Wednesday, August 4, 2010

Mahjong in the afterlife, and pot roast today

I started rereading Kevin Brockmeier’s A History of the Dead last night, focusing on the odd numbered chapters, the ones offer a glimpse of the lives of those who have passed on, but who are still tethered by the memories of the living: these people are starting new businesses, renewing affairs, reading books they never got around to in their earthly lives, and tucking into ham and egg sandwiches in a city that has its own monuments, jewelry vendors, and a newspaper run off of a mimeograph machine by a guy who used to teach journalism at Columbia.
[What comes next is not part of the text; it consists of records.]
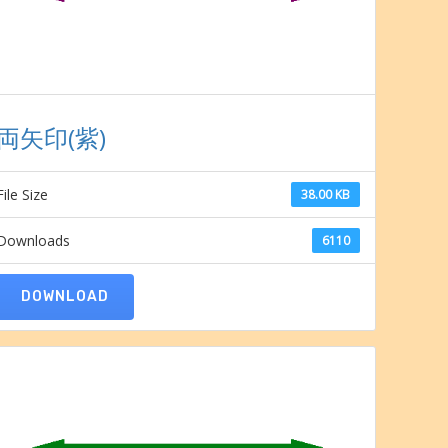
両矢印(紫)
File Size
38.00 KB
Downloads
6110
DOWNLOAD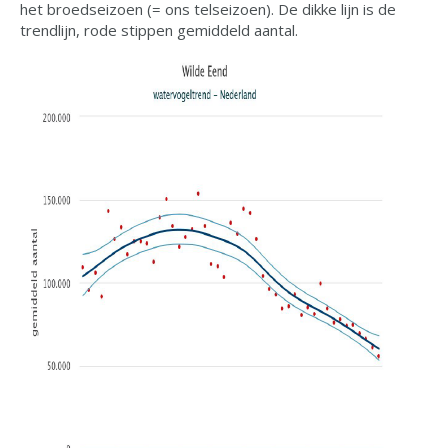
het broedseizoen (= ons telseizoen). De dikke lijn is de
trendlijn, rode stippen gemiddeld aantal.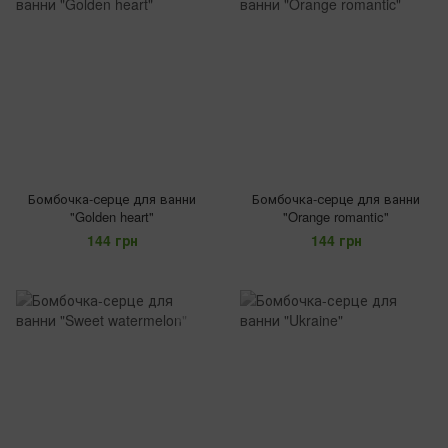
Бомбочка-серце для ванни
Бомбочка-серце для ванни
"Golden heart"
"Orange romantic"
144 грн
144 грн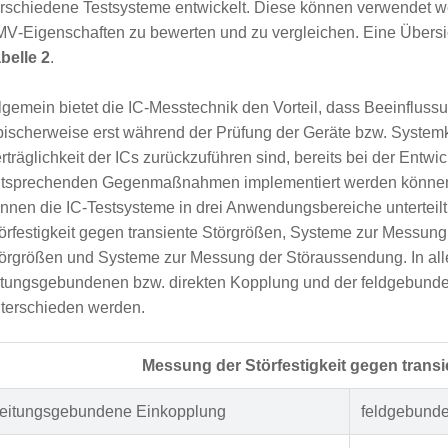
rschiedene Testsysteme entwickelt. Diese können verwendet wer
V‑Eigenschaften zu bewerten und zu vergleichen. Eine Übersic
belle 2
.
lgemein bietet die IC‑Messtechnik den Vorteil, dass Beeinflussu
pischerweise erst während der Prüfung der Geräte bzw. System
rträglichkeit der ICs zurückzuführen sind, bereits bei der Entwi
tsprechenden Gegenmaßnahmen implementiert werden können
nnen die IC‑Testsysteme in drei Anwendungsbereiche untertei
örfestigkeit gegen transiente Störgrößen, Systeme zur Messung 
örgrößen und Systeme zur Messung der Störaussendung. In all
itungsgebundenen bzw. direkten Kopplung und der feldgebund
terschieden werden.
Messung der Störfestigkeit gegen trans
leitungsgebundene Einkopplung
feldgebunde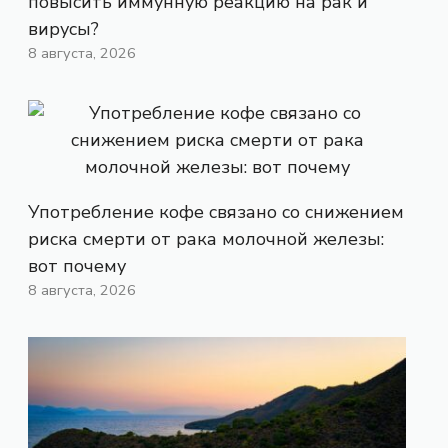
повысить иммунную реакцию на рак и
вирусы?
8 августа, 2026
Употребление кофе связано со снижением
риска смерти от рака молочной железы:
вот почему
8 августа, 2026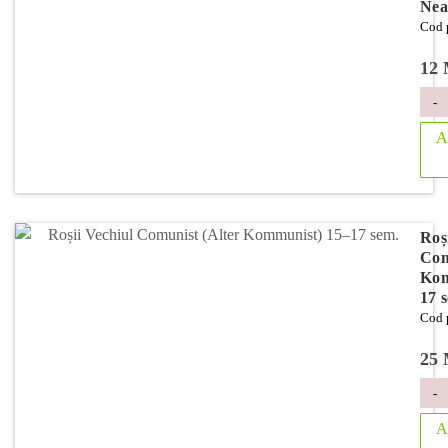
Nea
Cod 
12
-
A
Roș
Com
Kom
17 
Cod 
25
-
A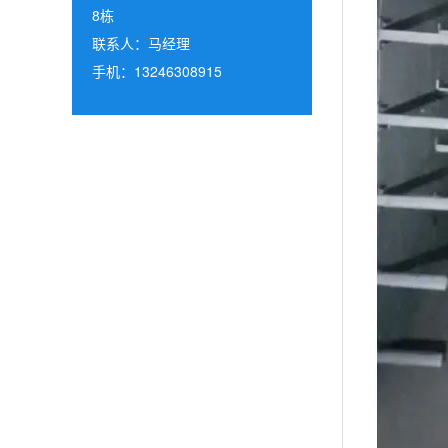
8栋
联系人：马经理
手机：13246308915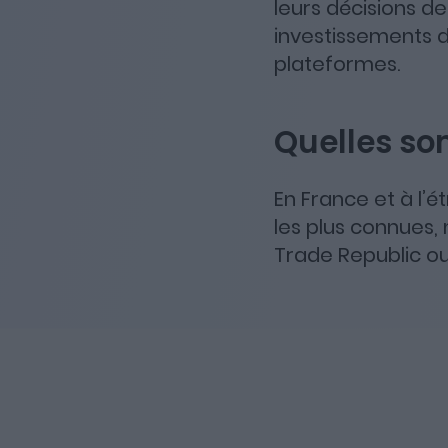
leurs décisions d
investissements de
plateformes.
Quelles son
En France et à l’
les plus connues,
Trade Republic ou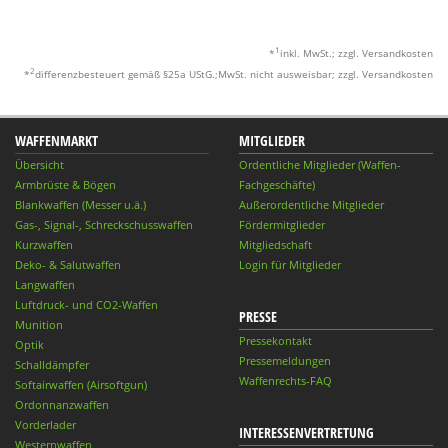
1
*
inkl. MwSt.; zzgl. Versandkosten
2
*
differenzbesteuert gemäß §25a UStG.;MwSt. nicht ausweisbar; zzgl. Versandkosten
WAFFENMARKT
MITGLIEDER
Übersicht
Ordentliche Mitglieder (Waffen-
Armbrüste & Bögen
Fachgeschäfte)
Blankwaffen (Messer u.ä.)
Außerordentliche Mitglieder
Gas-, Signal-, Schreckschusswaffen
Fördermitglieder
Kurzwaffen
Mitgliedschaft
Deko- & Salutwaffen
Login für Mitglieder
Langwaffen
Luftdruck- und CO2-Waffen
PRESSE
Munition
Pressekontakt
Optik
Pressemeldungen
Schalldämpfer
Waffenrechts-FAQ
Softairwaffen (Airsoftgun)
Ordonnanzwaffen
Vorderlader
INTERESSENVERTRETUNG
Westernwaffen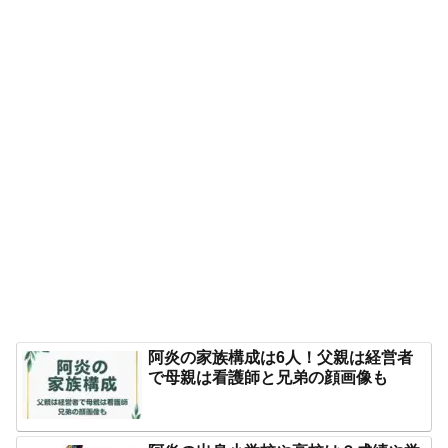
阿炎の家族構成は6人！父親は経営者
で母親は看護師と兄弟の顔画像も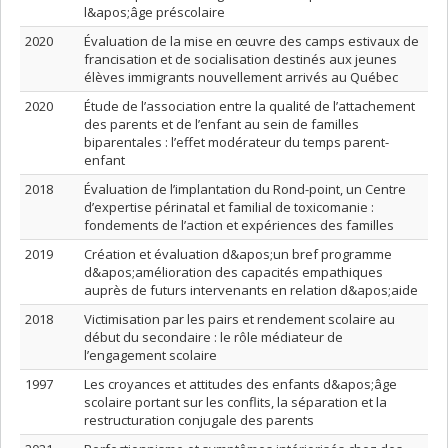
l&apos;âge préscolaire
2020
Évaluation de la mise en œuvre des camps estivaux de
francisation et de socialisation destinés aux jeunes
élèves immigrants nouvellement arrivés au Québec
2020
Étude de l’association entre la qualité de l’attachement
des parents et de l’enfant au sein de familles
biparentales : l’effet modérateur du temps parent-
enfant
2018
Évaluation de l’implantation du Rond-point, un Centre
d’expertise périnatal et familial de toxicomanie :
fondements de l’action et expériences des familles
2019
Création et évaluation d&apos;un bref programme
d&apos;amélioration des capacités empathiques
auprès de futurs intervenants en relation d&apos;aide
2018
Victimisation par les pairs et rendement scolaire au
début du secondaire : le rôle médiateur de
l’engagement scolaire
1997
Les croyances et attitudes des enfants d&apos;âge
scolaire portant sur les conflits, la séparation et la
restructuration conjugale des parents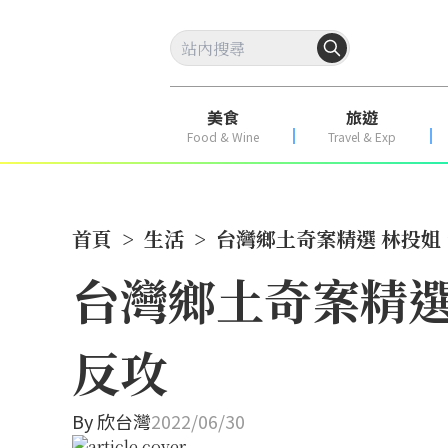
美食
旅遊
Food & Wine
Travel & Exp
首頁
>
生活
>
台灣鄉土奇案精選 林投
台灣鄉土奇案精選
反攻
By
欣台灣
2022/06/30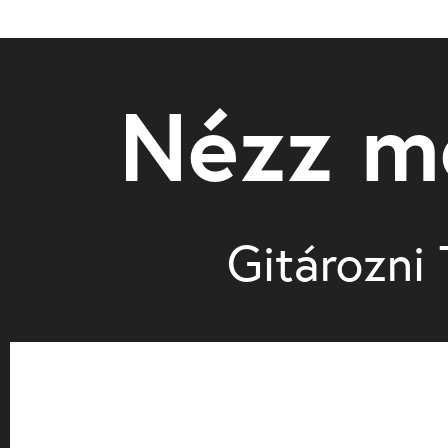
Nézz m
Gitározni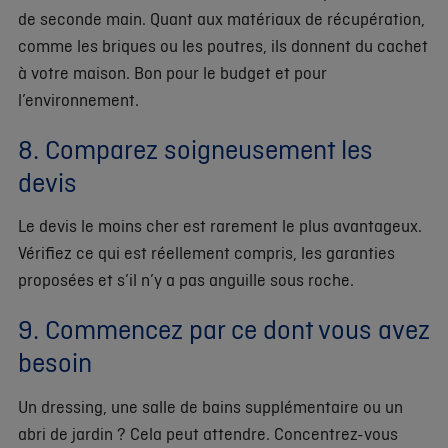
de seconde main. Quant aux matériaux de récupération,
comme les briques ou les poutres, ils donnent du cachet
à votre maison. Bon pour le budget et pour
l’environnement.
8. Comparez soigneusement les
devis
Le devis le moins cher est rarement le plus avantageux.
Vérifiez ce qui est réellement compris, les garanties
proposées et s’il n’y a pas anguille sous roche.
9. Commencez par ce dont vous avez
besoin
Un dressing, une salle de bains supplémentaire ou un
abri de jardin ? Cela peut attendre. Concentrez-vous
After a mysterious “great leaving” catalyzed by a plague that has swept over the earth, everyone left in the city is lodged in the memory of a young woman who is isolated in Antarctica, as part of a research expedition funded by Coca-Cola. So the city houses her parents and grandmother, several Coke executives, her best friend from third grade and her first lover as well as a guy to whom she once gave a pack of matches, an aggressive panhandler who used to be stationed outside her office, and a quartet of elderly Korean women who played mahjong in her favorite park.

One quibble with a scene set in a diner: we are told that a character can hear the tiles clicking from the booth where these women are playing….but who plays mahjong in a booth? You need to be at a square table so that your neighbor doesn’t see your tiles! Should pass this information along to Penelope, the mother of Brockmeier’s editor posthaste.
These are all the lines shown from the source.